Les partis de l'opposition sont catégoriques: le ministre de la Sécurité publique, Vic Toews, a mal fait ses devoirs avant de présenter le projet de loi C-30 visant à donner de nouveaux outils aux policiers pour mettre la main au collet des cyberprédateurs.

La seule option qui s'offre maintenant au ministre Toews est de retirer ce projet de loi et de reprendre tout le travail à zéro.

«Le ministre n'a pas fait ses devoirs. Il doit jeter ce projet de loi aux poubelles et retourner à la planche à dessin», a affirmé hier le député néo-démocrate Jack Harris.

Le Nouveau Parti démocratique (NPD) et le Parti libéral sont d'autant plus indignés que Vic Toews a admis, en fin de semaine, dans une entrevue à la radio de CBC, ne pas connaître certaines dispositions du projet de loi, notamment l'article 17 qui donnerait le pouvoir aux policiers d'exiger des informations personnelles sur les internautes sans obtenir un mandat lorsque des «circonstances exceptionnelles» le justifient, et ce, même si aucune enquête criminelle n'est en cours.

«C'est la première fois que j'entends que cela étend les pouvoirs ordinaires des policiers dans une situation d'urgence. À mon avis, il ne le fait pas. Et il ne devrait pas», a affirmé le ministre Toews dans l'entrevue accordée dans le cadre de l'émission The House.

Propos «ahurissants»

Selon le député Jack Harris, les propos de Vic Toews sont «ahurissants» et minent sa crédibilité en tant que ministre du gouvernement Harper.

«Il est incroyable de voir qu'un ministre dépose un projet de loi, insulte les gens qui s'y opposent en disant que ces derniers se rangent du côté des criminels, et qu'au même moment, il dit ne pas savoir le contenu du projet de loi», a affirmé M. Harris.

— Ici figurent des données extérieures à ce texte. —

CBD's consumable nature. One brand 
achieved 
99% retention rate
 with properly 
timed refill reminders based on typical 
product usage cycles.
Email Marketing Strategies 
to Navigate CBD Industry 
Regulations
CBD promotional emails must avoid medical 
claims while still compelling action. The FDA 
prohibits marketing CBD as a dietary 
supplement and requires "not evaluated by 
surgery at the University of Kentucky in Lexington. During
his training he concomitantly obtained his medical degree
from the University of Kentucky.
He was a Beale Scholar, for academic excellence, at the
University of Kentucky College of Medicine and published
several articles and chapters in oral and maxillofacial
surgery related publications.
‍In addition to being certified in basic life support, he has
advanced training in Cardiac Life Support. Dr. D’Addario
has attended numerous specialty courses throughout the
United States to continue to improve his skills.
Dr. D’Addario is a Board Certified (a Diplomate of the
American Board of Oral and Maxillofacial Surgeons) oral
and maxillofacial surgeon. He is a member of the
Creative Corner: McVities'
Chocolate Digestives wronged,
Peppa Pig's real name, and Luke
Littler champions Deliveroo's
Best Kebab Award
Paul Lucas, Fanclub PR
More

Il a ajouté qu'il incombe au premier ministre de décider du sort du ministre Toews. «Si nous avions le choix, il ne serait certainement pas ministre de la Sécurité publique. Il n'est pas un ministre à la hauteur de ses fonctions.»

Le député libéral Francis Scarpaleggia s'est aussi dit étonné par les propos du ministre, mais il n'est pas allé jusqu'à réclamer sa tête.

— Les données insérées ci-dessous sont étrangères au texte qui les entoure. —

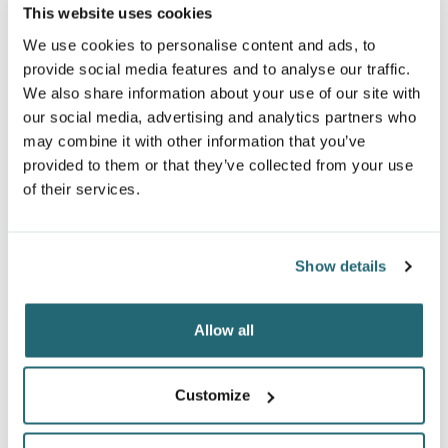
This website uses cookies
We use cookies to personalise content and ads, to
provide social media features and to analyse our traffic.
We also share information about your use of our site with
our social media, advertising and analytics partners who
may combine it with other information that you’ve
provided to them or that they’ve collected from your use
of their services.
GILDAN UNISEX
UNDER ARMOUR MEN'S
SOFTSTYLE® MIDWEIGHT
Show details
PLAYOFF QUARTER-ZIP
1/4 ZIP SWEATSHIRT
1370155
SF008
$54.60
From
$25.54
From
Allow all
Customize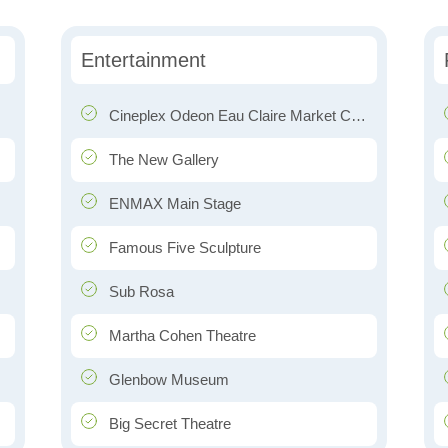
Entertainment
Cineplex Odeon Eau Claire Market Cinemas
The New Gallery
ENMAX Main Stage
Famous Five Sculpture
Sub Rosa
Martha Cohen Theatre
Glenbow Museum
Big Secret Theatre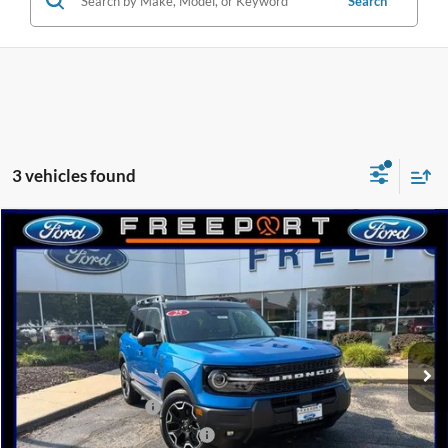
Search
3 vehicles found
Compare Vehicle
2025
Ford Bronco Sport
Outer Banks
BUY
FINANCE
Price Drop
VIN:
3FMCR9CN5SRF68807
Stock:
N9623
Model:
R9C
Ext.
Int.
Courtesy Vehicle
MSRP:
$42,815
Retail Customer Cash
-$3,000
SSE Down Payment Assistance
-$1,000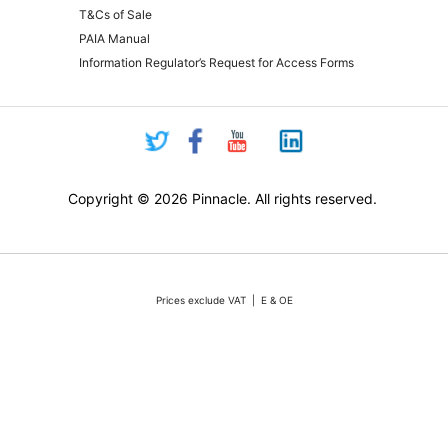
T&Cs of Sale
PAIA Manual
Information Regulator’s Request for Access Forms
Copyright © 2026 Pinnacle. All rights reserved.
Prices exclude VAT | E & OE
Pricing and online purchasing for Pinnacle registered resellers only
nt volatility of the Rand against the US Dollar quotations are only valid for 48 hours from the 
ounts or rebates apply. Actual products may differ from pictures. Stocks are limited, but we 
vertised stock, we will do our absolute best to either source additional stock, or offer a reaso
All sales subject to Pinnacle Micro (PTY) LTD
Terms and Conditions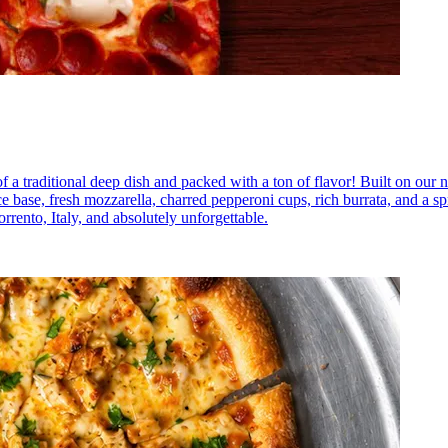
a traditional deep dish and packed with a ton of flavor! Built on our na
base, fresh mozzarella, charred pepperoni cups, rich burrata, and a spr
rrento, Italy, and absolutely unforgettable.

«C'est décevant qu'un ministre ne connaisse pas intimement le projet de loi qu'il propose, surtout quand il s'agit d'un projet de loi d'une si grande envergure et qui touche la vie de tous les Canadiens tous les jours. Il ne s'agit pas d'un projet de loi technique qui change le nom d'un ministère ici», a dit le député libéral.

Appui des policiers

Malgré les nombreuses critiques, l'Association canadienne des chefs de police et l'Association canadienne des policiers ont donné leur appui hier au projet de loi dans sa forme actuelle.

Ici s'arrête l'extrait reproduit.